Prove that
$$(2m-1)^m=\sum_{j=1}^m(2j-1)C^m_j(2m-1)^{m-j},$$ where $C^m_j$ denotes binomial coefficient.
I tried induction but got nowhere. I guess some simple binomial coefficient identity will do the trick, but I cannot think of any.
Thanks in advance
On
I just came across this nine year old question and thought I'd provide another approach:
$$
\begin{align}
&\sum_{j=1}^m(2j-1)\binom{m}{j}(2m-1)^{m-j}\\
&=\sum_{j=1}^m2j\binom{m}{j}(2m-1)^{m-j}-\sum_{j=1}^m\binom{m}{j}(2m-1)^{m-j}\tag1\\
&=2m\sum_{j=1}^m\binom{m-1}{j-1}(2m-1)^{m-j}-\sum_{j=0}^m\binom{m}{j}(2m-1)^{m-j}+(2m-1)^m\tag2\\[3pt]
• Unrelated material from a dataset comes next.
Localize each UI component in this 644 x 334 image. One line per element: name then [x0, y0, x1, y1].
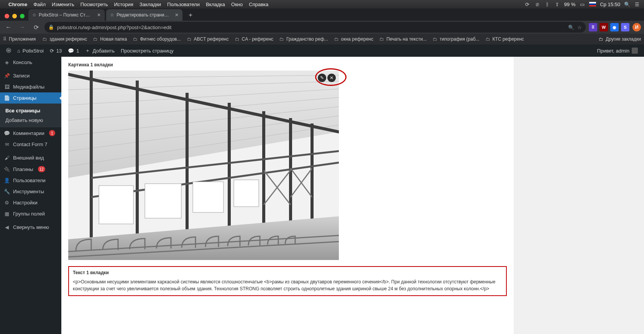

&=2m(2m)^{m-1}-(2m)^m+(2m-1)^m\tag3\\[12pt]
&=(2m-1)^m\tag4
\end{align}
$$
Explanation:
$\text{(1):}$ split the sum as the difference of two sums
$\text{(2):}$ apply $j\binom{m}{j}=m\binom{m-1}{j-1}$ to the first sum
$\phantom{\text{(1):}}$ add and subtract the $j=0$ term of the second sum
$\text{(3):}$ Binomial Theorem
$\text{(4):}$ simplify
Let me typeset this as follows: $$ (2n-1)^n = \sum_{k=1}^n {n\choose k} (2k-1) (2n-1)^{n-k}.$$ Observe that when we multiply two exponential generating functions of the sequences $\{a_n\}$ and $\{b_n\}$ we get that $$ A(z) B(z) = \sum_{n\ge 0} a_n \frac{z^n}{n!} \sum_{n\ge 0} b_n \frac{z^n}{n!} = \sum_{n\ge 0} \sum_{k=0}^n \frac{1}{k!}\frac{1}{(n-k)!} a_k b_{n-k} z^n\\ = \sum_{n\ge 0} \sum_{k=0}^n \frac{n!}{k!(n-k)!} a_k b_{n-k} \frac{z^n}{n!} = \sum_{n\ge 0} \left(\sum_{k=0}^n {n\choose k} a_k b_{n-k}\right)\frac{z^n}{n!}$$ i.e. the product of the two generating functions is the generating function of $$\sum_{k=0}^n {n\choose k} a_k b_{n-k}.$$ In the present case we have $$ A(z) = \sum_{k\ge 1} (2k-1) \frac{z^k}{k!} = 1 + (2z-1) \exp(z)$$ and $$B(z) = \sum_{k\ge 0} (2n-1)^k \frac{z^k}{k!} = \exp(z(2n-1)).$$ The product of these two is $$Q(z) = \exp(z(2n-1)) + (2z-1) \exp(2nz).$$ Extracting coefficients we have $$ n! [z^n] Q(z) = n! \frac{(2n-1)^n}{n!} + n! 2 \frac{(2n)^{n-1}}{(n-1)!} - n! \frac{(2n)^n}{n!}.$$ This is $$ (2n-1)^n + 2n (2n)^{n-1} - (2n)^n = (2n-1)^n.$$ QED.